On our way out of town this morning we zigzagged through Lucca to see just a little bit more of it on our way out—the old wall is really pretty cool, as is the wide green lawn that formerly was a moat all around it—and then headed out for 6 hours of dull suburbs and busy roads. (In case any of you readers out there are suffering from pilgrim envy at our passage through Tuscany, be assured that 80-90% of our time here has not been the stuff that popular bestsellers are made of.) We were particularly glad for Jonathan’s company along the way to distract us from the non-views, though sorry that this was his chosen day to walk with us for his own sake!

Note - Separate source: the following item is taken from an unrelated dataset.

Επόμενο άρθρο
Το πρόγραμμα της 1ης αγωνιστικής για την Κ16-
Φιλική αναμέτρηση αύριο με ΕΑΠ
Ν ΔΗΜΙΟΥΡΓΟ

There were a few other up-sides. It was another “rainy” day with only a few smatterings of raindrops but no worse. We enjoyed the sights of rosemary bushes, fat cats on roofs, persimmon and olive trees, Marian shrines, and a palm tree farm (never seen one of those before!). Our last two hours were over a Roman road for a bit, then up and over a few small hills sprouting evergreen shrubs having bright purple flowers. The last twenty minutes or so we had just a couple proper Tuscan views of terra cotta-tiled villas on hillsides surrounded by vineyards and olive groves. Then we came down the last bit into tiny Ponte a Cappiano, centered around its narrow bridge. (Unfortunately neither GPS devices nor maps tell you when a bridge is too narrow to admit your camper, so the road crew, including now Marion in their camper van, had an hour-long detour around the countryside until they found a bridge wide enough to let them cross). Tonight it’s potluck for all 7 of us—Jed had to catch the train back to Milan for his flight tomorrow—huddled inside the camper against the dripping skies and mosquito welcoming committee.

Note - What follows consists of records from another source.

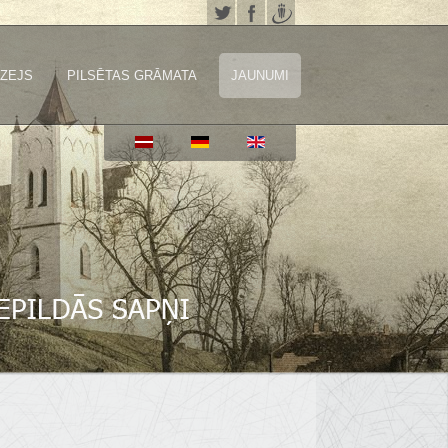
ZEJS
PILSĒTAS GRĀMATA
JAUNUMI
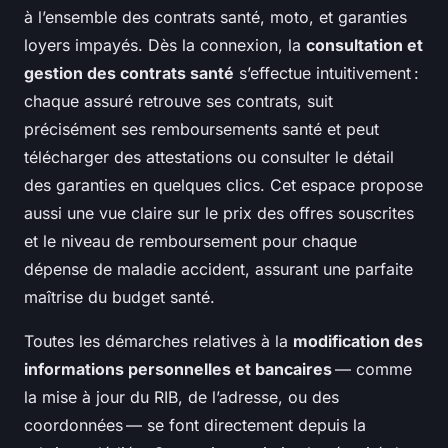
à l’ensemble des contrats santé, moto, et garanties
loyers impayés. Dès la connexion, la
consultation et
gestion des contrats santé
s’effectue intuitivement :
chaque assuré retrouve ses contrats, suit
précisément ses remboursements santé et peut
télécharger des attestations ou consulter le détail
des garanties en quelques clics. Cet espace propose
aussi une vue claire sur le prix des offres souscrites
et le niveau de remboursement pour chaque
dépense de maladie accident, assurant une parfaite
maîtrise du budget santé.
Toutes les démarches relatives à la
modification des
informations personnelles et bancaires
— comme
la mise à jour du RIB, de l’adresse, ou des
coordonnées — se font directement depuis la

It’s been awhile since I’ve offered any comment on the pilgrimage life itself… perhaps because its abnormality is becoming normal! It doesn’t really matter anymore whether I wake up sore or tired in the morning because the rule of life is to get up and go, and keeping going till I’m there, and then stop. If there’s anything I’ve really learned in the last few weeks it’s that, when faced with difficulties in this trying experience, we hit our limits—and then discover that they weren’t really our limits after all. They were the limits of what we wanted to do but not the limits of what we were capable of doing. A deep breath, a conscious shift of perspective, a whole lot of prayer (I’ve certainly been praying more on this trip than at any other time in my life), and then the limit shifts further away, or (more precisely) my apprehension of it shifts.
That, at least, is a lesson I hope stays with me when “real life” begins again.